Reproduce all lines of the listing below in which the word "kinh" occurs.

------------------------------------------------

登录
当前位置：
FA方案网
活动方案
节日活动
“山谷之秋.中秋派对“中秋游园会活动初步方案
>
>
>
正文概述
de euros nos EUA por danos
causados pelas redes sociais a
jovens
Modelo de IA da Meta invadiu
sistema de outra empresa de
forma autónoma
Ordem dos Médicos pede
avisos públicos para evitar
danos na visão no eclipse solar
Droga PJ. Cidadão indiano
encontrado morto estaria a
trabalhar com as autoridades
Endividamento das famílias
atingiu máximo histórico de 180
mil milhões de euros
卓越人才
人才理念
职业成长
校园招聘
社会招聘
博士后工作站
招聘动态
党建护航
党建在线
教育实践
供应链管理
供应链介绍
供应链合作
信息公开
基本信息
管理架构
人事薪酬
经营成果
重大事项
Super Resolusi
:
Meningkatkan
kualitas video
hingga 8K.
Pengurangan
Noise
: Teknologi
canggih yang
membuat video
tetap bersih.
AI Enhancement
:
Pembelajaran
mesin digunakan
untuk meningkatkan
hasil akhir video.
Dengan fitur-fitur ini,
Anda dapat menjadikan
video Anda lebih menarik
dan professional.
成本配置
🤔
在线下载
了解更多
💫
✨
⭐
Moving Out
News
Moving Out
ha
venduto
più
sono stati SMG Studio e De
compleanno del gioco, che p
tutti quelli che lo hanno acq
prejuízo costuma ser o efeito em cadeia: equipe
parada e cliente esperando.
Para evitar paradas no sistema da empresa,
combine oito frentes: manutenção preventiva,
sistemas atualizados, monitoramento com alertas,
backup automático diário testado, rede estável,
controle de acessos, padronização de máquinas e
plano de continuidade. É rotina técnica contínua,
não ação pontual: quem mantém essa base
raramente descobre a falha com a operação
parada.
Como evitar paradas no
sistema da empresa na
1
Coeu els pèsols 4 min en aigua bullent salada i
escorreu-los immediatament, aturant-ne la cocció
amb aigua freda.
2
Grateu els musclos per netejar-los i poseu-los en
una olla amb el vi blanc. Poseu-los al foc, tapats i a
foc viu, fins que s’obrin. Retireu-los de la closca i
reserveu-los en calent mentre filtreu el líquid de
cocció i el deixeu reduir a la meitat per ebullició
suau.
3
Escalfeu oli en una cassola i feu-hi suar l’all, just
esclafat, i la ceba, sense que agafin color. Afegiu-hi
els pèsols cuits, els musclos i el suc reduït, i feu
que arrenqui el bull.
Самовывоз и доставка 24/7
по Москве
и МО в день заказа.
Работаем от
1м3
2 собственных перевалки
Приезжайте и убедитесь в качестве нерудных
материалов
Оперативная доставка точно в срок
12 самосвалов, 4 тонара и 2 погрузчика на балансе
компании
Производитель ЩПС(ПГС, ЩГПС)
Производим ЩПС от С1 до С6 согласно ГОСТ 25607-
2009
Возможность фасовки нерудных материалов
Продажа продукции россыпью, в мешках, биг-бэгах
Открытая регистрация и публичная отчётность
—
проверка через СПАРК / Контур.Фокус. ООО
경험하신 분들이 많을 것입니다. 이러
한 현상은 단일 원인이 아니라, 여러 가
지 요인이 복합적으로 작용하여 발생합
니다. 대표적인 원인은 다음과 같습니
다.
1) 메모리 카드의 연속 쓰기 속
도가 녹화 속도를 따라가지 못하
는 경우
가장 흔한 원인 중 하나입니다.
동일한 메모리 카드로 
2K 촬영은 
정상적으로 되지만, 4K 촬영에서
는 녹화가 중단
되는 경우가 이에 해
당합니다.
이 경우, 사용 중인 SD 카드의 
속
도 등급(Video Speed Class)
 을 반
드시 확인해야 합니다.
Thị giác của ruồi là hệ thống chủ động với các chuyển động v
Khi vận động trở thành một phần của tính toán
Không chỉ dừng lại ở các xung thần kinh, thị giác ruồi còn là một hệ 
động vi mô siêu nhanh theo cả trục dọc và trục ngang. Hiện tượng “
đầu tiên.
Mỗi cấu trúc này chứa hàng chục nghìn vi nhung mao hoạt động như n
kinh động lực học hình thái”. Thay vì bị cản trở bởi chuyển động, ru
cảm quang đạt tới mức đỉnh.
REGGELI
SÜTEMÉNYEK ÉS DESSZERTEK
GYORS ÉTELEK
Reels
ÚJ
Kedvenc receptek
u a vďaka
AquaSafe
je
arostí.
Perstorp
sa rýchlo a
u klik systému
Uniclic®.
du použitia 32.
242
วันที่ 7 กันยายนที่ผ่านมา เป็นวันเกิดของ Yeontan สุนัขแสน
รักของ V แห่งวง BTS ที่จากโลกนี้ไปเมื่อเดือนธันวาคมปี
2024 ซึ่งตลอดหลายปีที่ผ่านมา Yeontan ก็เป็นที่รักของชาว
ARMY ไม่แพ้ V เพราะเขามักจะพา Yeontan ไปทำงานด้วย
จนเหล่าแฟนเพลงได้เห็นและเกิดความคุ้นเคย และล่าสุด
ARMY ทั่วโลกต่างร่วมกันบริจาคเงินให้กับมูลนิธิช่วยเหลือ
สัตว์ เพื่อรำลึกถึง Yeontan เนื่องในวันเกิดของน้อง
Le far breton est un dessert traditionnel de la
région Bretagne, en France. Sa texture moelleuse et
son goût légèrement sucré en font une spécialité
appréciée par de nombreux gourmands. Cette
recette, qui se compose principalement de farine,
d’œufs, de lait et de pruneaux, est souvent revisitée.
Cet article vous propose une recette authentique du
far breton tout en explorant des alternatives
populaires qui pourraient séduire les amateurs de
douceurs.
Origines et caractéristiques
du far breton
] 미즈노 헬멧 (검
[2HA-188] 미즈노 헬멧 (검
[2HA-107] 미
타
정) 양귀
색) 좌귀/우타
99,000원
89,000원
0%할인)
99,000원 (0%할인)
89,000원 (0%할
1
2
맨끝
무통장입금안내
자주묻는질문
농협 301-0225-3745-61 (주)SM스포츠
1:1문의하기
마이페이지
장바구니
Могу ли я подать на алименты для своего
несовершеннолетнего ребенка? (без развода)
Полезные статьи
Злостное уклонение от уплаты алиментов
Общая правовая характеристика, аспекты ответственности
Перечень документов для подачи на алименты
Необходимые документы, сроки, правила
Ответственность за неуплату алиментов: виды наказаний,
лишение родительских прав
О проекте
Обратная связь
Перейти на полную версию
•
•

------------------------------------------------

> Written answer
Không chỉ dừng lại ở các xung thần kinh, thị giác ruồi còn là một hệ 
kinh động lực học hình thái”. Thay vì bị cản trở bởi chuyển động, ru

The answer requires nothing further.